学校林になった頃に植樹された木々が、半世紀を経て、ようやく近年校舎などに使われ始めるようになりました。このように人が管理する森林は、何代もの先を見据えて植樹をし、育てていきます。先達が森林を使って慶應の遠い未来を考えたように、このプロジェクトも未来を見据えて始動します。ただし、今回、この森で育てるのは、杉の若木ではなく、人です。
学校林のある南三陸町のみなさんと親交を深め、人々の営みに接する中で、自分の問いへの考察を深めてください。今後の進路に悩む人も、卒論・修論などすでにはっきりとした計画のある人も、それぞれの目的にあわせて、このプログラムを活用してほしいと思います。
南三陸町の名前を、2011年の津波の被害で、記憶されることが多いかもしれません。
けれど本来は、とても自然豊かな場所。
地層の古さ、形状も素晴らしく、明治時代から地層や化石の専門家を魅了しています。かつては金の出る地域でもありました。慶應の森には、第二次世界大戦時代に金採掘を試みた跡があります。
南三陸に降る雨がすべて注ぎ込む志津川湾は、江戸時代初頭、伊達政宗の許可を得て海岸線の調査をしたスペインのセバスティアン・ビスカイノが「大いなる入り江 una gran ensenada」(1614年)と書き残している港。
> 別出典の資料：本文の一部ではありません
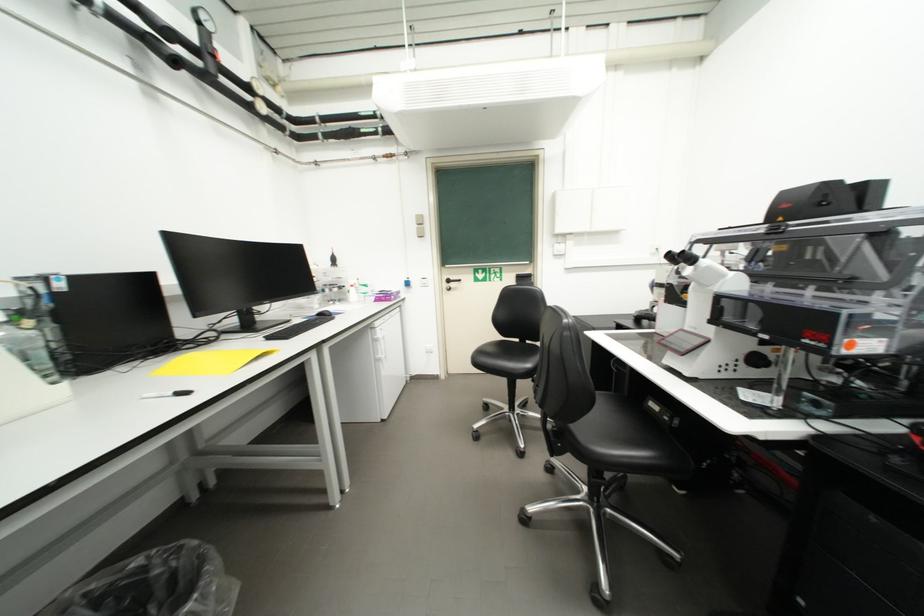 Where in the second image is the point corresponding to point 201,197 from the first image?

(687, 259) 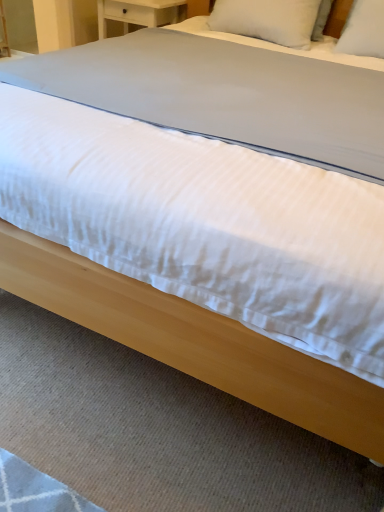 Question: Should I look upward or downward to see white soft pillow at upper center?

Choices:
 (A) down
 (B) up

Answer: (B) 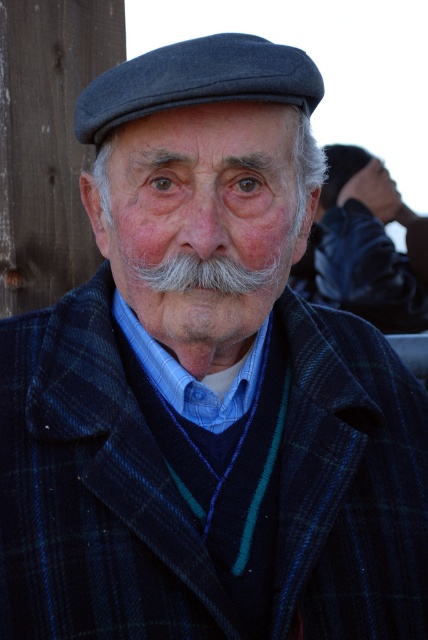 Describe the element at coordinates (201, 259) in the screenshot. I see `white mustache at center` at that location.

Which is below, white mustache at center or gray woolen cap at upper center?

white mustache at center

Does point (246, 192) come closer to viewer compared to point (379, 220)?

Yes, point (246, 192) is in front of point (379, 220).

Locate an element on the screen. The height and width of the screenshot is (640, 428). white mustache at center is located at coordinates (201, 259).

Is gray woolen cap at upper center smaller than dark blue felt cap at upper center?

No, gray woolen cap at upper center is not smaller than dark blue felt cap at upper center.

Between point (326, 264) and point (303, 93), which one is positioned behind?

The point (326, 264) is more distant.

This screenshot has width=428, height=640. Find the location of `gray woolen cap at upper center`. gray woolen cap at upper center is located at coordinates (359, 248).

Is point (177, 337) closer to camera compared to point (228, 42)?

No, (177, 337) is further to viewer.

Does white mustache at center appear on the right side of dark blue felt cap at upper center?

Yes, white mustache at center is to the right of dark blue felt cap at upper center.

This screenshot has height=640, width=428. What do you see at coordinates (201, 259) in the screenshot?
I see `white mustache at center` at bounding box center [201, 259].

This screenshot has width=428, height=640. I want to click on white mustache at center, so click(x=201, y=259). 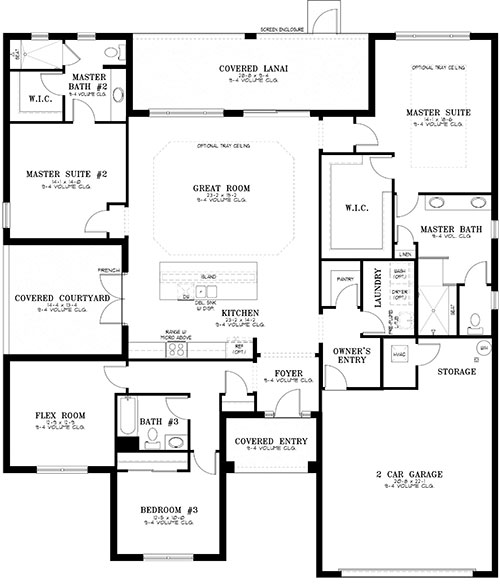 Locate an element on the screen. This screenshot has width=500, height=584. living quarters is located at coordinates (430, 147), (64, 172), (50, 406), (153, 497). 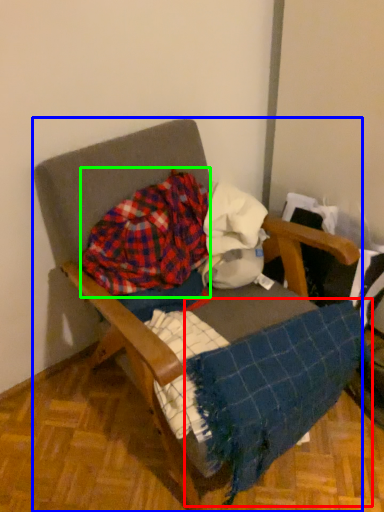 Question: Which object is positioned farthest from blanket (highlighted by a red box)? Select from furniture (highlighted by a blue box) and flannel (highlighted by a green box).

Choices:
 (A) furniture
 (B) flannel

Answer: (B) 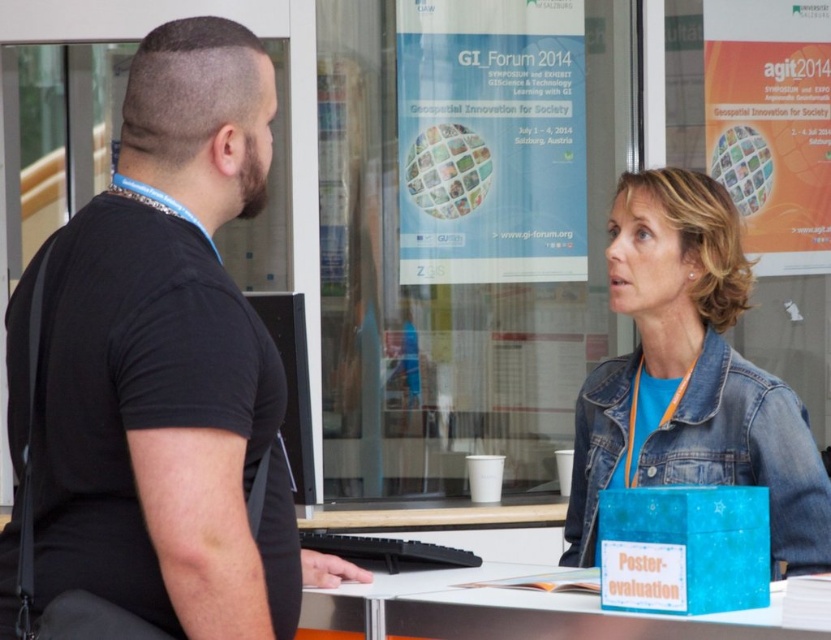 Measure the distance between point (x=21, y=477) and camera.

Point (x=21, y=477) and camera are 2.03 meters apart from each other.

Find the location of `black matte shirt at left`. black matte shirt at left is located at coordinates (170, 364).

Does denim jacket at lower right have a greater width compared to blue plastic table at lower center?

Incorrect, denim jacket at lower right's width does not surpass blue plastic table at lower center's.

Who is more distant from viewer, (573, 506) or (549, 609)?

The point (573, 506) is more distant.

Is point (692, 378) positioned in front of point (494, 636)?

No, it is behind (494, 636).

I want to click on denim jacket at lower right, so click(746, 451).

Which is above, black matte shirt at left or denim jacket at lower right?

black matte shirt at left is above.

Based on the photo, does black matte shirt at left have a lesser width compared to denim jacket at lower right?

Yes.

You are a GUI agent. You are given a task and a screenshot of the screen. Output one action in this format:
    pyautogui.click(x=<x>, y=<y>)
    Task: Click on the black matte shirt at left
    The image size is (831, 640).
    Given the screenshot: What is the action you would take?
    pyautogui.click(x=170, y=364)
2018年には、水鳥の生息地として国際的に重要な湿地、ラサール条約湿地に登録されています。
その海で行う環境配慮型牡蠣養殖や、その海を育む山も、生産者から消費者に届くまでの適切な管理を行っている国際的な認証を受けています。海産物のASC認証・木材のFSCⓇ認証の両方をとっているのは日本唯一と言われています。
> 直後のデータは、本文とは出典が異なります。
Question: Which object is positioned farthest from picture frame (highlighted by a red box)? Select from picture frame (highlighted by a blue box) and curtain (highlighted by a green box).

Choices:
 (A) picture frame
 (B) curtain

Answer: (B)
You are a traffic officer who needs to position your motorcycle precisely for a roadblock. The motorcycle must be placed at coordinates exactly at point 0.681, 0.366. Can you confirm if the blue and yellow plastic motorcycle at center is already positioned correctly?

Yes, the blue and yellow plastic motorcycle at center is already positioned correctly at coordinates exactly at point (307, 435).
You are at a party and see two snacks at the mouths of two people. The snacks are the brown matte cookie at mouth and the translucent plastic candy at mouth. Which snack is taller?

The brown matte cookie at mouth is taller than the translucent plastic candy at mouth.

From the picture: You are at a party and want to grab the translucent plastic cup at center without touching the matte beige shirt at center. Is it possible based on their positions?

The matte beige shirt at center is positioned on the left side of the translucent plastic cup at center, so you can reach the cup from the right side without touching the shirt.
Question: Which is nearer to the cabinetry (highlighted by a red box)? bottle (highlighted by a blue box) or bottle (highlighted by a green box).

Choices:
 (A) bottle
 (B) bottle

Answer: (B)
震災を乗り越えて自然との共生について、様々なことに取り組んでいるのです。
防災についても、これまでの経験を踏まえて他地域の人々へ多くの知見を提供しています。
その一方で、過疎化、ジェンダーギャップ、教育、文化の継承、医療、デジタル化など、日本の各地で問題になっていることも、さまざま抱えています。
こうした場所が、参加者の学びの場所になります。
研究領域を問いません。むしろ、そうした領域を越えて、生命、社会の未来について、さまざまなアプローチから考える・行動する機会を得たいという人に、ぜひ参加してほしいと考えています。
南三陸に慶應義塾の学校林が誕生したのは1971年です。それ以来の交流があります。
また慶應義塾は、南三陸町の森林組合や林業家とともに、持続可能な森林管理をめざす南三陸森林管理協議会のFM(森林管理認証)部会のメンバーでもあります。
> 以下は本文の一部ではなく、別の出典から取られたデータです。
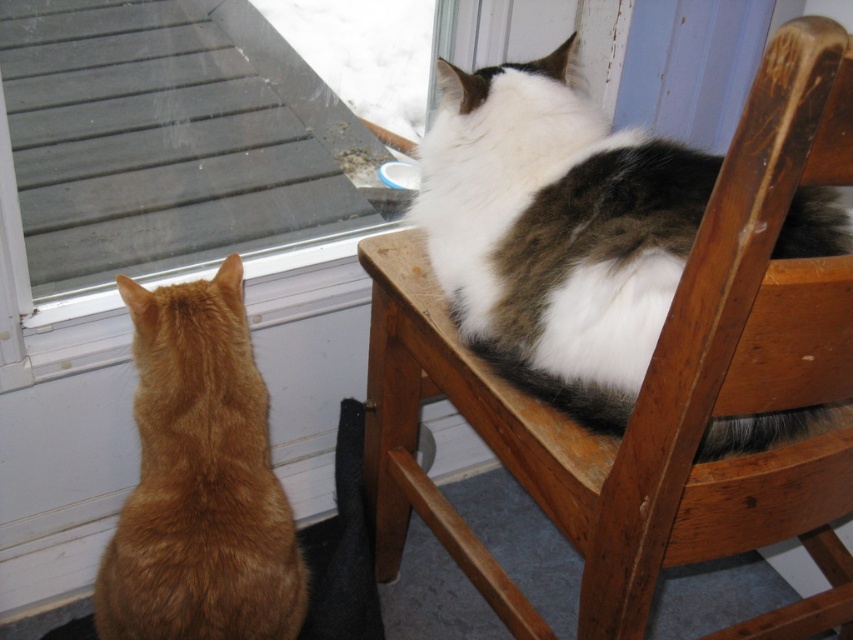 Based on the photo, can you confirm if wooden chair at upper right is positioned to the right of orange fur cat at left?

Indeed, wooden chair at upper right is positioned on the right side of orange fur cat at left.

Is point (697, 435) farther from viewer compared to point (178, 602)?

No, (697, 435) is closer to viewer.

Where is `wooden chair at upper right`? This screenshot has width=853, height=640. wooden chair at upper right is located at coordinates (657, 388). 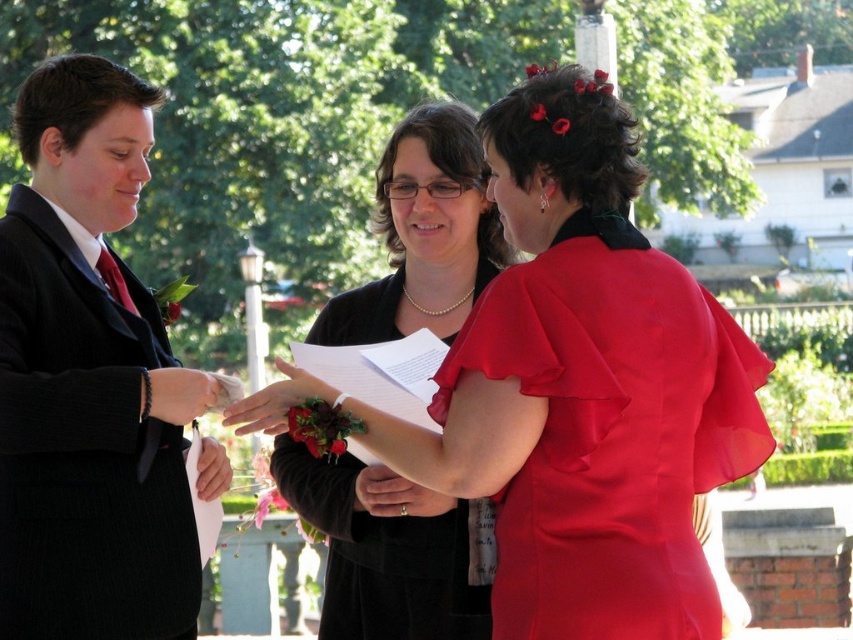 Looking at this image, can you confirm if matte black suit at left is positioned below satin red dress at center?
2021年3月には、南三陸町との間に、連携協力の協定も結ばれています。
このプロジェクトとの関わりでいえば、2011年7月から2019年9月まで、大きな休みがある度に、教員と学生の有志による「慶應義塾・南三陸プロジェクト」が南三陸に赴いていました。全97期延べ1755人が、復興のお手伝いや、学校林の整備をし、慶應と南三陸の繋がりを深めました。この先輩達の活動、思いがあって、今回のプロジェクトが誕生しました。